AIM OF THE EXERCISE:
Output the entries exactly as they appear. Pictures should not be included.

[Stored data entries]
-*-*-

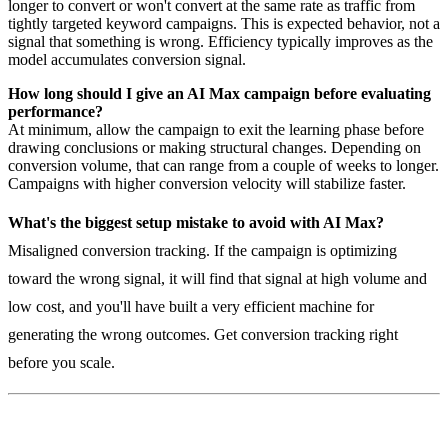
longer to convert or won't convert at the same rate as traffic from
tightly targeted keyword campaigns. This is expected behavior, not a
signal that something is wrong. Efficiency typically improves as the
model accumulates conversion signal.
How long should I give an AI Max campaign before evaluating
performance?
At minimum, allow the campaign to exit the learning phase before
drawing conclusions or making structural changes. Depending on
conversion volume, that can range from a couple of weeks to longer.
Campaigns with higher conversion velocity will stabilize faster.
What's the biggest setup mistake to avoid with AI Max?
Misaligned conversion tracking. If the campaign is optimizing
toward the wrong signal, it will find that signal at high volume and
low cost, and you'll have built a very efficient machine for
generating the wrong outcomes. Get conversion tracking right
before you scale.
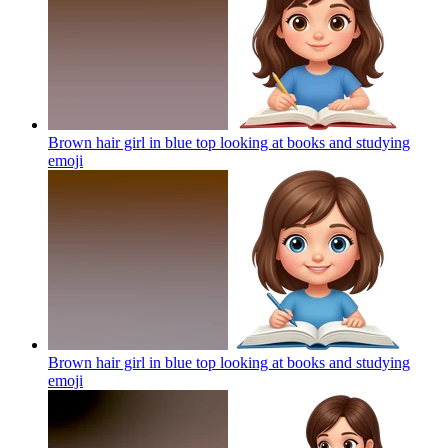
Brown hair girl in blue top looking at books and studying
emoji
Brown hair girl in blue top looking at books and studying
emoji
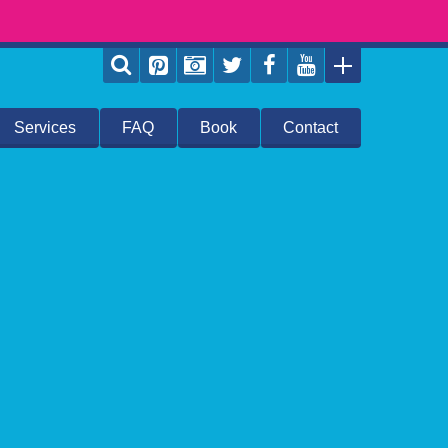
Services
FAQ
Book
Contact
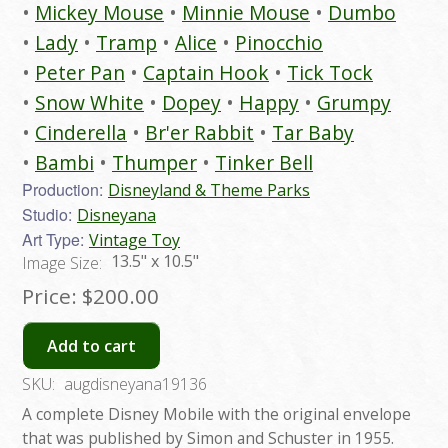
Mickey Mouse
Minnie Mouse
Dumbo
Lady
Tramp
Alice
Pinocchio
Peter Pan
Captain Hook
Tick Tock
Snow White
Dopey
Happy
Grumpy
Cinderella
Br'er Rabbit
Tar Baby
Bambi
Thumper
Tinker Bell
Production:
Disneyland & Theme Parks
Studio:
Disneyana
Art Type:
Vintage Toy
13.5" x 10.5"
Image Size:
Price:
$200.00
Add to cart
SKU:
augdisneyana19136
A complete Disney Mobile with the original envelope
that was published by Simon and Schuster in 1955.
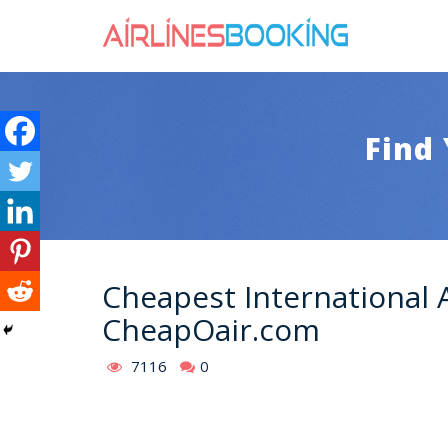
Find 
Cheapest International 
CheapOair.com
7116
0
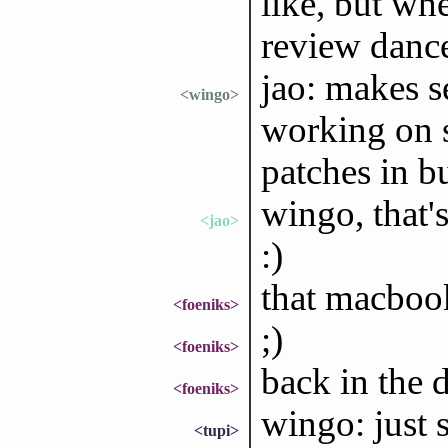
like, but wh
review dance
jao: makes s
<wingo>
working on 
patches in b
wingo, that'
<jao>
:)
that macbook 
<foeniks>
;)
<foeniks>
back in the 
<foeniks>
wingo: just s
<tupi>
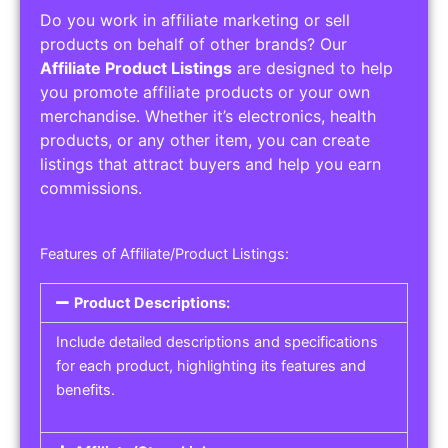
Do you work in affiliate marketing or sell
products on behalf of other brands? Our
Affiliate Product Listings
are designed to help
you promote affiliate products or your own
merchandise. Whether it’s electronics, health
products, or any other item, you can create
listings that attract buyers and help you earn
commissions.
Features of Affiliate/Product Listings:
Product Descriptions:
Include detailed descriptions and specifications
for each product, highlighting its features and
benefits.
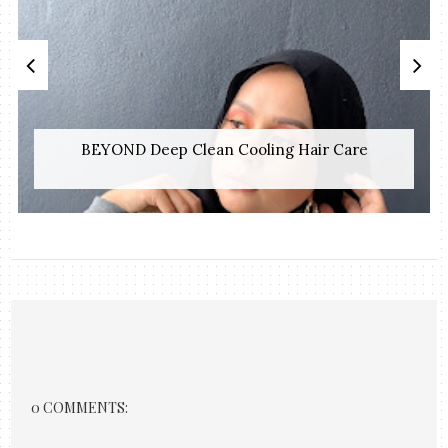
BEYOND Deep Clean Cooling Hair Care
0 COMMENTS:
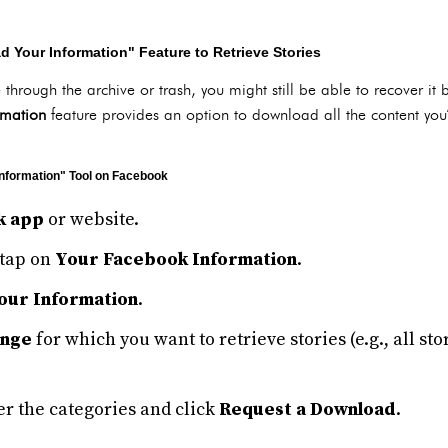
 Your Information" Feature to Retrieve Stories
le through the archive or trash, you might still be able to recover 
rmation
feature provides an option to download all the content yo
nformation" Tool on Facebook
k app
or website.
tap on
Your Facebook Information
.
our Information
.
ange
for which you want to retrieve stories (e.g., all st
r the categories and click
Request a Download
.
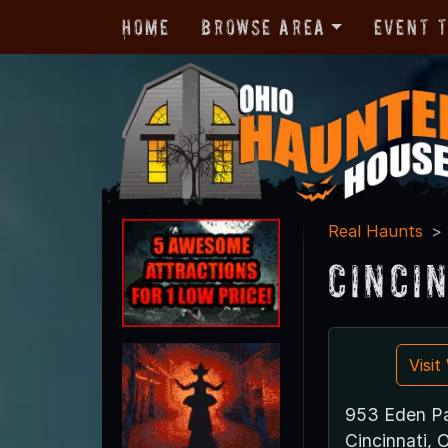
Home
Browse Area
Event 
Real Haunts
Cinci
Visi
953 Eden Pa
Cincinnati,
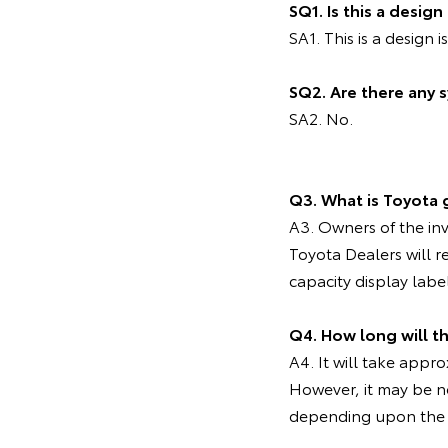
SQ1. Is this a desig
SA1. This is a design i
SQ2. Are there any 
SA2. No.
Q3. What is Toyota 
A3. Owners of the inv
Toyota Dealers will r
capacity display labe
Q4. How long will th
A4. It will take appr
However, it may be ne
depending upon the 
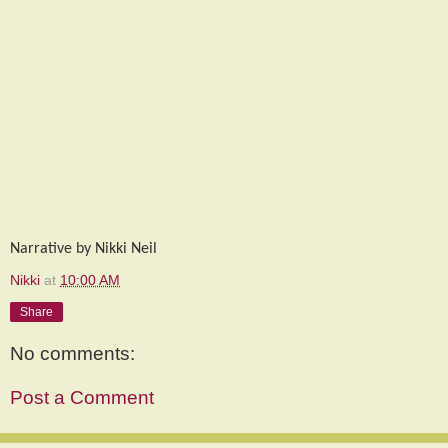
Narrative by Nikki Neil
Nikki
at
10:00 AM
Share
No comments:
Post a Comment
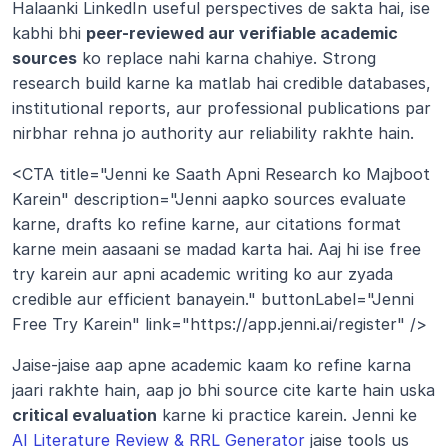
Halaanki LinkedIn useful perspectives de sakta hai, ise 
kabhi bhi 
peer-reviewed aur verifiable academic 
sources
 ko replace nahi karna chahiye. Strong 
research build karne ka matlab hai credible databases, 
institutional reports, aur professional publications par 
nirbhar rehna jo authority aur reliability rakhte hain.
<CTA title="Jenni ke Saath Apni Research ko Majboot 
Karein" description="Jenni aapko sources evaluate 
karne, drafts ko refine karne, aur citations format 
karne mein aasaani se madad karta hai. Aaj hi ise free 
try karein aur apni academic writing ko aur zyada 
credible aur efficient banayein." buttonLabel="Jenni 
Free Try Karein" link="https://app.jenni.ai/register" />
Jaise-jaise aap apne academic kaam ko refine karna 
jaari rakhte hain, aap jo bhi source cite karte hain uska 
critical evaluation
 karne ki practice karein. Jenni ke 
AI Literature Review & RRL Generator
 jaise tools us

-*-*-

EXERCISE OUTPUT:
longer to convert or won't convert at the same rate as traffic from
tightly targeted keyword campaigns. This is expected behavior, not a
signal that something is wrong. Efficiency typically improves as the
model accumulates conversion signal.
How long should I give an AI Max campaign before evaluating
performance?
At minimum, allow the campaign to exit the learning phase before
drawing conclusions or making structural changes. Depending on
conversion volume, that can range from a couple of weeks to longer.
Campaigns with higher conversion velocity will stabilize faster.
What's the biggest setup mistake to avoid with AI Max?
Misaligned conversion tracking. If the campaign is optimizing
toward the wrong signal, it will find that signal at high volume and
low cost, and you'll have built a very efficient machine for
generating the wrong outcomes. Get conversion tracking right
before you scale.
Brown hair girl in blue top looking at books and studying
emoji
Brown hair girl in blue top looking at books and studying
emoji
Services
FAQ
Book
Contact
Mickey Mouse
Minnie Mouse
Dumbo
Lady
Tramp
Alice
Pinocchio
Peter Pan
Captain Hook
Tick Tock
Snow White
Dopey
Happy
Grumpy
Cinderella
Br'er Rabbit
Tar Baby
Bambi
Thumper
Tinker Bell
Production:
Disneyland & Theme Parks
Studio:
Disneyana
Art Type:
Vintage Toy
13.5" x 10.5"
Image Size:
Price:
$200.00
Add to cart
SKU:
augdisneyana19136
A complete Disney Mobile with the original envelope
that was published by Simon and Schuster in 1955.
Find 
Cheapest International 
CheapOair.com
7116
0
like, but wh
review dance
jao: makes s
<wingo>
working on 
patches in b
wingo, that'
<jao>
:)
that macbook 
<foeniks>
;)
<foeniks>
back in the 
<foeniks>
wingo: just s
<tupi>
Do you work in affiliate marketing or sell
products on behalf of other brands? Our
Affiliate Product Listings
are designed to help
you promote affiliate products or your own
merchandise. Whether it’s electronics, health
products, or any other item, you can create
listings that attract buyers and help you earn
commissions.
Features of Affiliate/Product Listings:
Product Descriptions:
Include detailed descriptions and specifications
for each product, highlighting its features and
benefits.
BEYOND Deep Clean Cooling Hair Care
0 COMMENTS:
 Your Information" Feature to Retrieve Stories
le through the archive or trash, you might still be able to recover 
rmation
feature provides an option to download all the content yo
nformation" Tool on Facebook
k app
or website.
tap on
Your Facebook Information
.
our Information
.
ange
for which you want to retrieve stories (e.g., all st
r the categories and click
Request a Download
.
Home
Browse Area
Event 
Real Haunts
Cinci
Visi
953 Eden Pa
Cincinnati,
SQ1. Is this a desig
SA1. This is a design i
SQ2. Are there any 
SA2. No.
Q3. What is Toyota 
A3. Owners of the inv
Toyota Dealers will r
capacity display labe
Q4. How long will th
A4. It will take appr
However, it may be ne
depending upon the 
Narrative by Nikki Neil
Nikki
at
10:00 AM
Share
No comments:
Post a Comment
Halaanki LinkedIn useful perspectives de sakta hai, ise 
kabhi bhi 
peer-reviewed aur verifiable academic 
sources
 ko replace nahi karna chahiye. Strong 
research build karne ka matlab hai credible databases, 
institutional reports, aur professional publications par 
nirbhar rehna jo authority aur reliability rakhte hain.
<CTA title="Jenni ke Saath Apni Research ko Majboot 
Karein" description="Jenni aapko sources evaluate 
karne, drafts ko refine karne, aur citations format 
karne mein aasaani se madad karta hai. Aaj hi ise free 
try karein aur apni academic writing ko aur zyada 
credible aur efficient banayein." buttonLabel="Jenni 
Free Try Karein" link="https://app.jenni.ai/register" />
Jaise-jaise aap apne academic kaam ko refine karna 
jaari rakhte hain, aap jo bhi source cite karte hain uska 
critical evaluation
 karne ki practice karein. Jenni ke 
AI Literature Review & RRL Generator
 jaise tools us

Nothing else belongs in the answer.